Inside Out's script, co-written by Docter, Meg LeFauve and Josh Cooley, gives Riley a reason to despair. Her parents (Diane Lane and Kyle MacLachlan) uproot her from Minnesota to San Francisco, where she can't find friends, play ice hockey, settle into her bedroom or even munch pizza that isn't poisoned with broccoli. In her nightmares, broadcast from a live studio set inside her mind, slices of veggie pie screech, “We're organic!” Though Pixar is minutes from San Francisco, the animators make their hometown look justifiably harsh, even squeezing in an adults-only joke about the local “bears.” Still, what lingers is moon-faced Sadness sabotaging happiness as if she's under a spell — and becoming even more morose for having disappointed Joy.
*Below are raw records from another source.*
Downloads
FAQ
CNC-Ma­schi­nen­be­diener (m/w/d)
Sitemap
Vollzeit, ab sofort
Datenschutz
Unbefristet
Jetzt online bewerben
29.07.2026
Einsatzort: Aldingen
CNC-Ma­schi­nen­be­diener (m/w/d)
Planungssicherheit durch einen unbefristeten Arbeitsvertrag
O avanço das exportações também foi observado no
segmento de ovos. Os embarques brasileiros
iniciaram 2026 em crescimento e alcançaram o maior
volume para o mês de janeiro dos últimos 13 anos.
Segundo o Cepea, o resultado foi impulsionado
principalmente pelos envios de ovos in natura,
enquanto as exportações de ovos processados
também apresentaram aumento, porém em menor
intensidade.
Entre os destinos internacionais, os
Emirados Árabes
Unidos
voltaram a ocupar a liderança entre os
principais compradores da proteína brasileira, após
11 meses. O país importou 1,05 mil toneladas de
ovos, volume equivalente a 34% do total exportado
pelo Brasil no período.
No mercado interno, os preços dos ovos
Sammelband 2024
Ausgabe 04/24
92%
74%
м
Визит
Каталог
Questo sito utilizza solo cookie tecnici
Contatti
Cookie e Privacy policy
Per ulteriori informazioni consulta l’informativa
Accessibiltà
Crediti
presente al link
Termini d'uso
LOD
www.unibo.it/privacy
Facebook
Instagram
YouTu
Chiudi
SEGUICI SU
During a disastrous morning at Riley's new school, Sadness triggers an emotional avalanche that forces her and Joy to leave the control tower and reboot the girl's brain. With only Fear, Disgust and Anger in charge, Riley's personality flatlines. Once kids read The Bell Jar in high school — assuming parents worried about trigger warnings haven't lit Sylvia Plath's books on a pyre — they'll recognize Riley as the poet's pint-size reincarnation, just without the words to explain she's “very still and empty, the way the eye of a tornado must feel, moving dully along in the middle of the surrounding hullabaloo.”
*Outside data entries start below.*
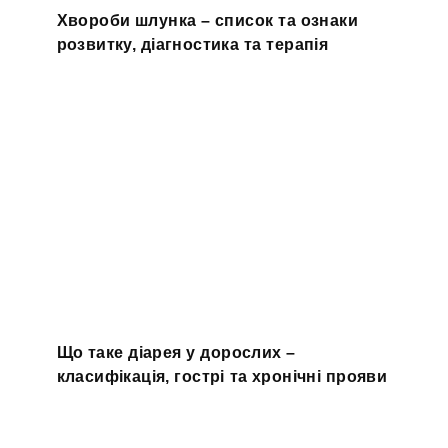
Хвороби шлунка – список та ознаки
розвитку, діагностика та терапія
Що таке діарея у дорослих –
класифікація, гострі та хронічні прояви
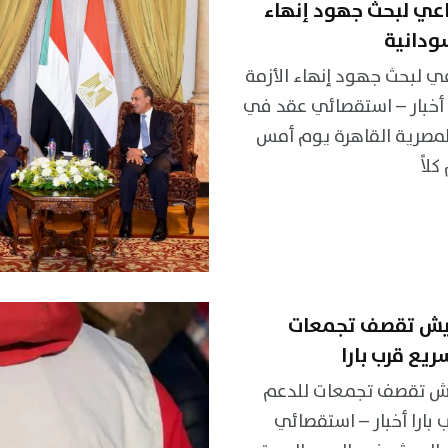
اعي لبحث جهود إنهاء
سودانية
عي لبحث جهود إنهاء الأزمة
 أخبار – استقصائي عقد في
لمصرية القاهرة يوم أمس
لاً
يش تقصف تجمعات
ريع قرب بارا
ش تقصف تجمعات للدعم
 بارا أخبار – استقصائي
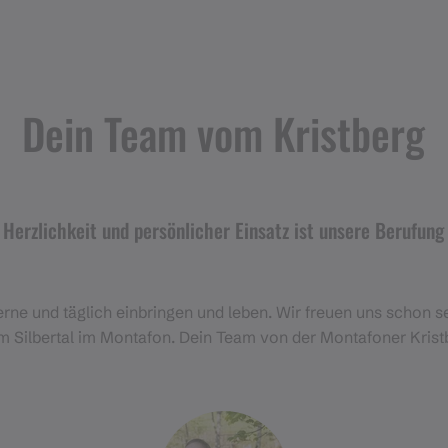
Dein Team vom Kristberg
Herzlichkeit und persönlicher Einsatz ist unsere Berufung
gerne und täglich einbringen und leben. Wir freuen uns schon se
im Silbertal im Montafon. Dein Team von der Montafoner Kris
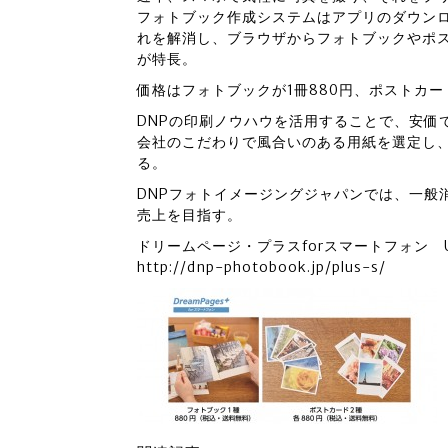
フォトブック作成システムはアプリのダウン
れを解消し、ブラウザからフォトブックやポ
が特長。
価格はフォトブックが1冊880円、ポストカー
DNPの印刷ノウハウを活用することで、安価
会社のこだわりで風合いのある用紙を選定し
る。
DNPフォトイメージングジャパンでは、一般消
売上を目指す。
ドリームページ・プラスforスマートフォン U
http://dnp-photobook.jp/plus-s/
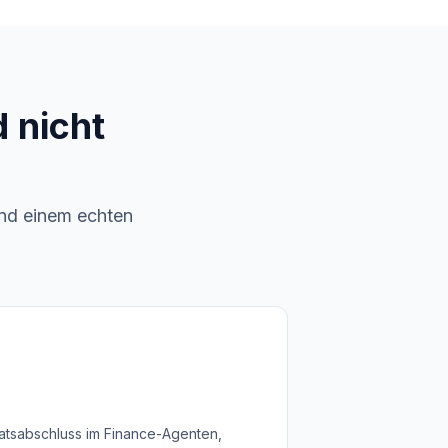
d nicht
und einem echten
atsabschluss im Finance-Agenten,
Hullabaloo is right. Joy and Sadness's cerebral trek is giddy with in-jokes from Psychology 101, which children won't get at all. (The frantic animation at least gives them something wild to blink at — even more than Cars 2, the style is more busy than beautiful.) A literal Train of Thought chugs past an abstract-ideas chamber where the girls are flattened into Picassos, then through the imagination's french fry forest and above an underground subconscious haunted by a giant clown. Warns Sadness, “It's where they take all the troublemakers.” On foot, with Joy dragging Sadness after she becomes too leaden to walk, they lurch past a cleanup crew that erases Riley's fading memories — phone numbers, piano lessons, presidential facts — and meet the imaginary best friend she dreamed up as a toddler, a hybrid dolphin-elephant with a cotton-candy torso, who refuses to admit that he could be entirely forgotten, even as his left arm begins to fade.

Psychiatrists would send Captain Zoloft in to save the day. Most kid flicks would anoint Joy as the hero, as they boil down to the same rote maxims: “Be yourself! Be positive! You can do anything if you just believe!” (An iffy message for future serial killers and ruthless CEOs.)

Yet for all the distractions and gags, Inside Out argues a more complex idea: that sometimes Sadness deserves to steer, and that as we age, our happy memories deepen when tinted a wistful blue. That truth melts parents into blubbering wrecks but won't click with children until their 15th rewatch. No rush. They'll be busy decoding Inside Out's simpler messages: The emotions in your head may conflict. But what matters isn't only your inner world — it's your outer response. Because everyone else has feelings, too.